Given: $a_i>0$, $b_1>0$, $b_2<0$
Solve for: $a_1\ln(1+b_1x)+a_2\ln(1+b_2x)=0$
My try: The equation is equivalent to $(1+b_1x)^{a_1}=(1+b_2x)^{-a_2}$,
Which seems to be solved with only non-elementary functions...
Is it possible to prove that no elementary function can solve this and then find a non-elementary one to solve this?
You want to find the zero's of function $$f(x)=a_1\log(1+b_1x)+a_2\log(1+b_2x)$$ This is an highly transcendental equation and there is no hope to find an explicit solution if $a_1 \neq a_2$; this means that you will need some iterative numerical methods and then a reasonable starting guess.
For the first derivatives, we have $$f'(x)=\frac {a_1b_1 }{1+b_1x }+\frac {a_2b_2 }{1+b_2x }$$ $$f''(x)=-\frac {a_1b_1^2 }{(1+b_1x)^2 }-\frac {a_2b_2^2 }{(1+b_2x)^2 }\quad <0 \quad \forall x$$
The first derivative cancels at $$x_*=-\frac {a_1b_1 +a_2b_2 } {(a_1+a_2)b_1b_ 2}$$ which may exist (the requirement is $x < -\frac 1{b_2}$ because of the logarithm). If it does and $f(x_*)>0$, there will two roots since, by the second derivative test, $x_*$ corresponds to a maximum. But $x=0$ being a solution, we need the other one in the reduced range $$-\frac 1 {b_1} < x < x_*$$
Make a series expansion of $g(x)$ around $x_*$ $$f(x)=f(x_*)+\frac{1}{2} f''(x_*)(x-x_*)^2 +O\left((x-x_*)^3\right)$$ and solve it to get, as an approximation, $$x_0=x_*- \sqrt{-2 \frac{f(x_*)}{f''(x_*)}}$$
Let us try with $a_1=1$, $b_1=3$, $a_2=5$, $b_2=-7$. These conditions give $$x_*=-\frac{16}{63} \qquad \text{and} \qquad f(x_*)=5 \log \left(\frac{25}{9}\right)-\log \left(\frac{21}{5}\right) >0$$ but is gives $$x_0=-\frac{16}{63}-\frac{5}{63} \sqrt{\frac{5}{3} \left(5 \log \left(\frac{25}{9}\right)-\log \left(\frac{21}{5}\right)\right)}\approx -0.450338$$ which is outside the range $\left(-\frac 13,-\frac{16}{63} \right)$; so, this does not work but we reduced significantly the range to be explored since now we know that the solution is such that $$-\frac 13 <x<-\frac{16}{63}$$
So, at least for the time being, what I would suggest is to divide the new interval (say $100$ equally spaced points) and pick as a starting guess the last value of $x$ for which $f(x) <0$ (application of Darboux theorem).

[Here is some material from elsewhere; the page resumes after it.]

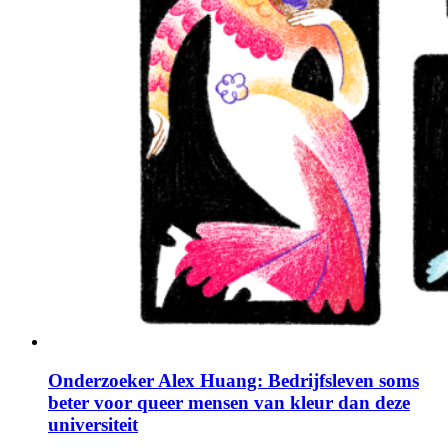
Onderzoeker Alex Huang: Bedrijfsleven soms
beter voor queer mensen van kleur dan deze
universiteit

For the worked example, we shall have to compute the $f(x_i)$ $$x_i=-\frac 13+\frac 1 {100}\left(-\frac{16}{63}+\frac 13\right) i=\frac{i}{1260}-\frac{1}{3}$$ and $x_1=-\frac{419}{1260}$ becomes our starting point. Now, using (as the simplest) Newton method, the iterates will be $$\left( \begin{array}{cc} n & x_n \\ 0 & -0.3325396825 \\ 1 & -0.3325166882 \\ 2 & -0.3325163490 \end{array} \right)$$
What we could try is one iteration of the quintic order of Newton-like method starting with $x_0=x_*$; this order is required being the first which makes the function value appearing in denominator.
It will write $$x_1=x_*-\frac{4 \,f(x_*)\, f'''(x_*)}{6 f''(x_*)^2-f(x_*) \,f''''(x_*)}$$
Applied to the worked problem, it gives $$x_1=\frac{32 \left(45+220 \log \left(\frac{25}{9}\right)-44 \log \left(\frac{21}{5}\right)\right)}{567 \left(10+35 \log \left(\frac{25}{9}\right)-7 \log \left(\frac{21}{5}\right)\right)}\approx -0.326529$$